As the smoking wreckage of SB91 begins to get smaller in the rearview, the same driver is now driving a new car (SB54) and headed in exactly the same direction as before. Unfortunately, we're all still along for the ride, bracing for the next collision.
To date, 12 legislators have stepped forward to turn the car around. Unfortunately, 12 legislators is 3 short of the 15 required to initiate the process of a full repeal of SB91.
To take a step back for a moment, it is important to recognize that the 30th Alaska Legislature (those serving in the legislature this year and next year) have still not had the opportunity to formally vote on, or even discuss, whether or not SB91 should be completely repealed.
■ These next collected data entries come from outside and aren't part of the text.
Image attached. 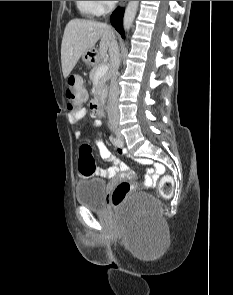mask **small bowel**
<instances>
[{
  "mask_svg": "<svg viewBox=\"0 0 233 295\" xmlns=\"http://www.w3.org/2000/svg\"><path fill=\"white\" fill-rule=\"evenodd\" d=\"M87 115V111L84 107L79 105L69 116V121L72 125L77 126ZM95 125L100 126L101 121L95 120ZM96 144L99 150V154L103 161L110 165L107 169H96L95 174L106 179L114 178L118 173H123L129 171V167L120 161L118 157L113 155L107 146L105 145L103 139L98 137L96 139ZM118 152L120 154H125L126 151L122 147H118ZM138 162L148 166V171L150 173L147 178V185L152 186L157 179V177L163 172V166L160 163H153L149 159L141 158L138 159Z\"/></svg>",
  "mask_w": 233,
  "mask_h": 295,
  "instance_id": "obj_1",
  "label": "small bowel"
}]
</instances>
The topic has been discussed at some length at town halls of course, but the governor did not include it as an agenda item on any of the various special sessions he has called this year, so the only discussion that has formally taken place has been in the context of amending SB54, a bill which the governor did include on the agenda of the current special session.
Last Saturday, the House debated Amendment 11, which would have repealed most of SB91, but the senate has not had the opportunity to debate even that portion of SB91, as the amendment failed to pass the house in a 13-27 vote.
Legislators recently sent the above letter to the governor requesting that he add SB91 to the agenda of the special session so that the issue of repeal could be openly debated in both the House and the Senate. Despite numerous requests from the public and members of the legislature, he has shown no interest in opening the door to such a discussion.
As stories of the failure of SB91 continue to multiply, there are only two other avenues by which the legislature can throw open the door to debate the merits of a full repeal. The legislature can of course wait until the next regular legislative session in January and put forward a new bill at that time. Other than waiting for that opportunity to arrive next year, the only other option is for legislators themselves to add SB91 to the agenda of a current or future special session.
The process for doing so requires the Speaker of the House (Rep. Bryce Edgmon) and the President of the Senate (Sen. Pete Kelly) to ascertain whether a sufficient number of legislators wish to take up the topic of SB91. Alaska has a total of 60 legislators. If 40 legislators answer in the affirmative, then SB91 is added to the agenda of the special session.
That process can begin whenever the Speaker of the House and the President of the Senate agree that legislators should be polled. Even if they do not wish to repeal SB91, they can still be compelled to poll legislators if 15 legislators (5 senators and 10 representatives) request in writing than a poll be conducted. Over the past two weeks, two letters were circulated (one originating in the House and the other originating in the Senate) to initiate such a request. To date, only 12 legislators (4 senators and 8 representatives) have subscribed to that request. It cannot go forward until 1 additional senator and 2 additional representatives are willing to join such a request.